Not long ago, the AI coding tool Grok Build triggered fierce community backlash for uploading developers’ complete repositories. Remarkably, SpaceXAI still has not admitted to collecting repository data. Instead, the company merely emphasizes that data-sharing mode is enabled by default. In that mode, developers’ coding activity is sent to the server to improve the tool and its models.
Now Open-Sourced for Community Audit
To address the developer community’s concerns, Grok Build has now been released as open source, allowing anyone to audit the code. Furthermore, the tool now disables all data-sharing functionality by default. Even telemetry collection is switched off. The current version of Grok Build only transmits prompts, conversations, and tool calls to the SpaceXAI inference API. Since that traffic powers the core functionality, it cannot be disabled.
Other diagnostic content stays strictly local. Crash reports, debug logs, key scrubbing, and authentication data never reach the server. Moreover, if a developer voluntarily enables data sharing, any sensitive keys within the data are automatically scrubbed before upload. This design reduces the risk of leaking confidential material.
But Why Close Pull Requests and Issue Reporting?
Notably, the Grok Build repository on GitHub provides the complete code along with installation instructions. Astonishingly, however, SpaceXAI has disabled both Issues and pull requests. As a result, the developer community cannot report discovered problems to the team. Nor can anyone contribute code to improve the product. For now, the open-source project appears to exist for reading only.

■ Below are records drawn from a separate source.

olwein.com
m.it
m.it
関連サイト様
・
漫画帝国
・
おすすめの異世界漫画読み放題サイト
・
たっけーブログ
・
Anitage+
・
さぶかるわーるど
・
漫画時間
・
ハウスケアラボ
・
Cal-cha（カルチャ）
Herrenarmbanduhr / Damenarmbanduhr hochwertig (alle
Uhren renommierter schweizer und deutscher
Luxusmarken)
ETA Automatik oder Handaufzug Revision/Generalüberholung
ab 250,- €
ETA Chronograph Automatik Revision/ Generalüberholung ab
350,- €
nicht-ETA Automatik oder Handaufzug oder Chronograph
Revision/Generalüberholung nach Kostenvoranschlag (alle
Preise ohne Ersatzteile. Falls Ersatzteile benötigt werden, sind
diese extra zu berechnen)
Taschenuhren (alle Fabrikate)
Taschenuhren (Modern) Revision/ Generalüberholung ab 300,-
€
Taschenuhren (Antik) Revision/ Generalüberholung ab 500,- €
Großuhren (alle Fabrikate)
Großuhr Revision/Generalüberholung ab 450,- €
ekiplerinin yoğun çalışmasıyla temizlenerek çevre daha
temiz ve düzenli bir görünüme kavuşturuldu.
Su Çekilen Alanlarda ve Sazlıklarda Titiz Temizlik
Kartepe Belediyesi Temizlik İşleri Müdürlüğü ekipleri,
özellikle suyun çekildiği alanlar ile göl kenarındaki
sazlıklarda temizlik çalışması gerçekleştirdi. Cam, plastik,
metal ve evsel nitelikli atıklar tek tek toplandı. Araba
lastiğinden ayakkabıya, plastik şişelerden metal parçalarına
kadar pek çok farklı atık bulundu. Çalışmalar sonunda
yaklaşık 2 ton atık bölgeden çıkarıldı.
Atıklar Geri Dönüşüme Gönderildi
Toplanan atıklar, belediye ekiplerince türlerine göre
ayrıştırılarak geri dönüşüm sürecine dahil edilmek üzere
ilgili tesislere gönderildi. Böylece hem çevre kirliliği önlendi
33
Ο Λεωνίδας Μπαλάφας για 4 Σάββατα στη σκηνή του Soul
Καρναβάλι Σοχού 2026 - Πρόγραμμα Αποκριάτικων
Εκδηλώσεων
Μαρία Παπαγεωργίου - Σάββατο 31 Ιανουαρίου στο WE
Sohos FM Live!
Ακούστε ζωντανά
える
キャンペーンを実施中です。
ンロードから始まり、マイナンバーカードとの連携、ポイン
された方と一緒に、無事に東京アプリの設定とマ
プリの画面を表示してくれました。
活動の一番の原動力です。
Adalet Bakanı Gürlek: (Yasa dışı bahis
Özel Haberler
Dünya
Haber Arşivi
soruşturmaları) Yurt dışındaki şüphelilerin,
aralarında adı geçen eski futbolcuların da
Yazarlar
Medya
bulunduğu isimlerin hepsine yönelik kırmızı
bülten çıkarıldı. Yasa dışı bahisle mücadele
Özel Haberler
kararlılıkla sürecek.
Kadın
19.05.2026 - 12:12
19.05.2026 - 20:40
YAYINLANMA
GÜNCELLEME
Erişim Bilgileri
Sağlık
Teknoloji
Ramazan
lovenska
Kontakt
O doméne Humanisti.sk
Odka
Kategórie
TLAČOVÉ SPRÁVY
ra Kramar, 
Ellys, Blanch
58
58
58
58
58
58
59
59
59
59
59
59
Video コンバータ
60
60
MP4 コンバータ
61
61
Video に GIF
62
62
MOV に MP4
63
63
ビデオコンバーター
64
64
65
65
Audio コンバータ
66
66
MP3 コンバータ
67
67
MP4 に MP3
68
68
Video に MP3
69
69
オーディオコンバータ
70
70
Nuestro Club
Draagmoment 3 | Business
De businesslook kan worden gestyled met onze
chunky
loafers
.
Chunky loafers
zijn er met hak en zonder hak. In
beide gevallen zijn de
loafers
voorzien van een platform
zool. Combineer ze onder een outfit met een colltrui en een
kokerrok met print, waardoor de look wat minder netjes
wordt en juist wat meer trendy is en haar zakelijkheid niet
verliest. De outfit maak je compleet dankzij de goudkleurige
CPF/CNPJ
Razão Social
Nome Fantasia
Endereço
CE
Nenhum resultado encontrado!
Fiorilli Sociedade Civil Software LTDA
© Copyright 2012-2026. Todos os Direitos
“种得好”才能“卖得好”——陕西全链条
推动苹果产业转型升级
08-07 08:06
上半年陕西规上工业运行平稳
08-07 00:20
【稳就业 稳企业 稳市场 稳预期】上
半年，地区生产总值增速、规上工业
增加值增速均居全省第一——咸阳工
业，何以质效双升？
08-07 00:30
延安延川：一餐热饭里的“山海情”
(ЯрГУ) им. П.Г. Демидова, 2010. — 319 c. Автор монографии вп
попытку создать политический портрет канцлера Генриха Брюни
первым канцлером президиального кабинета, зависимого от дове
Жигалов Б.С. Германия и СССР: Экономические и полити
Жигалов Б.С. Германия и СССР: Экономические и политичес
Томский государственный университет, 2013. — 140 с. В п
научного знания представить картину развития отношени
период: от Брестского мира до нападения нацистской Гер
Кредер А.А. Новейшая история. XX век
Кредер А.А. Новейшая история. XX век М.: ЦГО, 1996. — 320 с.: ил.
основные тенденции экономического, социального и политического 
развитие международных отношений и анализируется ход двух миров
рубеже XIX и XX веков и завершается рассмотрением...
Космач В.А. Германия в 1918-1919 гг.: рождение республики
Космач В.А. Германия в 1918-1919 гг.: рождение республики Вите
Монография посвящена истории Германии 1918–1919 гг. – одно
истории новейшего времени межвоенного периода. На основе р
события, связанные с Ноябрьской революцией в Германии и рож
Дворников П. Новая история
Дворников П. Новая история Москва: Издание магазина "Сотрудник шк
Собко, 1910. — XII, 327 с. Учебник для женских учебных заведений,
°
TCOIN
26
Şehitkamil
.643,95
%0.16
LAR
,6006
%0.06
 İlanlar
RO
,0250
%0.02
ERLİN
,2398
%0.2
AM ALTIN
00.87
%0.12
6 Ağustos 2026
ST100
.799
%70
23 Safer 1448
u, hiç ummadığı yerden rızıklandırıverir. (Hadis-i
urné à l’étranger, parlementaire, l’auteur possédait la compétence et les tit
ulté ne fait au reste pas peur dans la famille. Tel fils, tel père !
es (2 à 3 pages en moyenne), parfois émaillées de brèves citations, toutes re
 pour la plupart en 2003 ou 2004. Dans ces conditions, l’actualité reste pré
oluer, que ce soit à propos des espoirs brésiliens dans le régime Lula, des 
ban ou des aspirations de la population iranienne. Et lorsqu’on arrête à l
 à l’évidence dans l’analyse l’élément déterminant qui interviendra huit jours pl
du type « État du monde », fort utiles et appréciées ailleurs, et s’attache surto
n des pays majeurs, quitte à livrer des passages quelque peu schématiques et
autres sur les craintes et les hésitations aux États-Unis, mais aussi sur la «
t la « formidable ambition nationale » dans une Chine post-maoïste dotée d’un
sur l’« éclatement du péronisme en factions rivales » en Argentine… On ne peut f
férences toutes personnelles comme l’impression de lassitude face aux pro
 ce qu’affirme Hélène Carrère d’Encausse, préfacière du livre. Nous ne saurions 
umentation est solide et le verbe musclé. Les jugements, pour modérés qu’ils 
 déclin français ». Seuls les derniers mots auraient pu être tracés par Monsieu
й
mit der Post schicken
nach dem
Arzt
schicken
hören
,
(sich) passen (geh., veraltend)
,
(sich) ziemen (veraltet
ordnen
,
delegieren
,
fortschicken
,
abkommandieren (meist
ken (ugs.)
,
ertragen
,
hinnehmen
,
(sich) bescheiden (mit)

Frankly, opening Issues and pull requests would greatly benefit Grok Build. The collective wisdom of the open-source community is hard to overstate. At present, however, submitting feedback and feature suggestions remains cumbersome. Developers can file reports through the built-in feedback function, yet they receive no visibility into what happens next. With public Issues, by contrast, everyone could see whether the team responds and whether fixes are planned.